**What needs to be done:**
Please give the lines below again exactly as they stand, from the one that contains "2025-05-30 02:27" up to and including the one that contains "для компьютера от Rockstar Games. В игре", leaving all pictures out.

**Given data:**

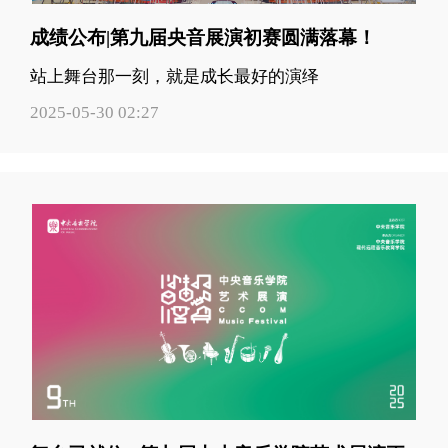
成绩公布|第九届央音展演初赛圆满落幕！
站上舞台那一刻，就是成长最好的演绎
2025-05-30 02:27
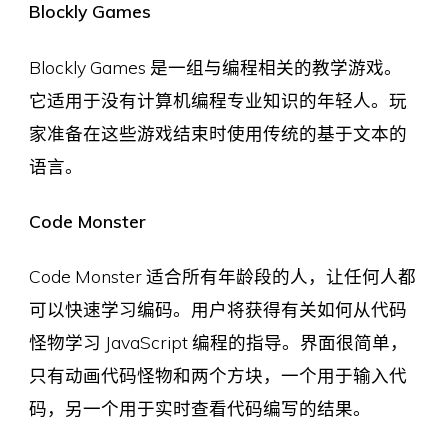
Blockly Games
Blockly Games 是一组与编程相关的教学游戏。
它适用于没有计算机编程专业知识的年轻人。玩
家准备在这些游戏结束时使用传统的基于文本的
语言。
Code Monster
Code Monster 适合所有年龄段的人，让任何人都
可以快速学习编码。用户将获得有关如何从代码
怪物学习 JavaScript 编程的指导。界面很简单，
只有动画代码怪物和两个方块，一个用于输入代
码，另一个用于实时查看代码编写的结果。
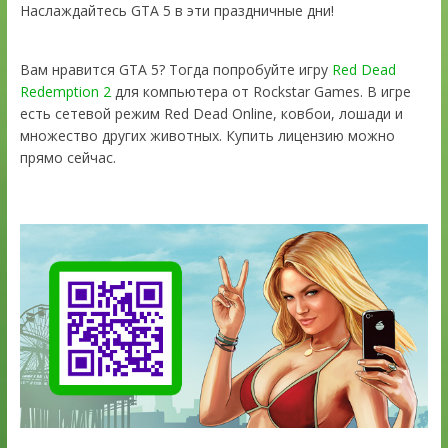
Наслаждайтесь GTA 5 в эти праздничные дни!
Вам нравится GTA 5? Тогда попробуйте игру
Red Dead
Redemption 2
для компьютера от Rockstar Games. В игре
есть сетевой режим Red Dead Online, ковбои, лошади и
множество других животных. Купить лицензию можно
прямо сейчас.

* * *

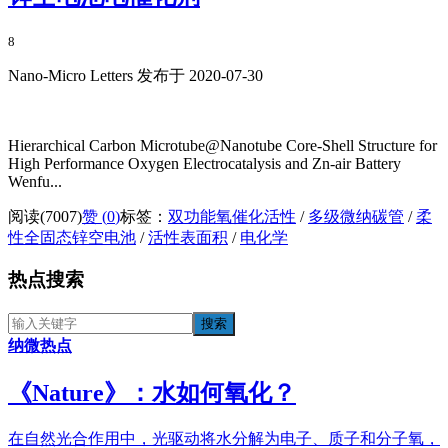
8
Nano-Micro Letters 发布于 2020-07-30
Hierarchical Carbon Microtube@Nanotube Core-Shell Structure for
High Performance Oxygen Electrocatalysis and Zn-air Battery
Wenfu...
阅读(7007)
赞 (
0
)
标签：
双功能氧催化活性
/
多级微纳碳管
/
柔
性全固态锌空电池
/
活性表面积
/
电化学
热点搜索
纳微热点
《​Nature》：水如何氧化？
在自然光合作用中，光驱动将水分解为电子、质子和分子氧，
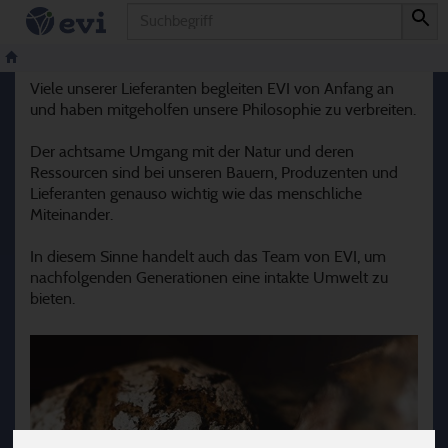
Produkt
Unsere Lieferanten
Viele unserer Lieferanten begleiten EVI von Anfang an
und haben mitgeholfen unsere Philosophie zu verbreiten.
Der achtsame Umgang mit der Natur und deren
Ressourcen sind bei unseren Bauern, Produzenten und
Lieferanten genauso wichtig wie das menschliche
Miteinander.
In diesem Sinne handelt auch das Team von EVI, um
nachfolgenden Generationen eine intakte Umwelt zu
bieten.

==

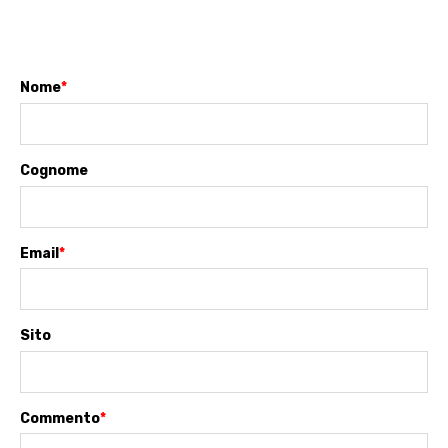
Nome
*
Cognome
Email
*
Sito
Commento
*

**Result of the exercise:**
2025-05-30 02:27
Blockly Games
Blockly Games 是一组与编程相关的教学游戏。
它适用于没有计算机编程专业知识的年轻人。玩
家准备在这些游戏结束时使用传统的基于文本的
语言。
Code Monster
Code Monster 适合所有年龄段的人，让任何人都
可以快速学习编码。用户将获得有关如何从代码
怪物学习 JavaScript 编程的指导。界面很简单，
只有动画代码怪物和两个方块，一个用于输入代
码，另一个用于实时查看代码编写的结果。
Наслаждайтесь GTA 5 в эти праздничные дни!
Вам нравится GTA 5? Тогда попробуйте игру
Red Dead
Redemption 2
для компьютера от Rockstar Games. В игре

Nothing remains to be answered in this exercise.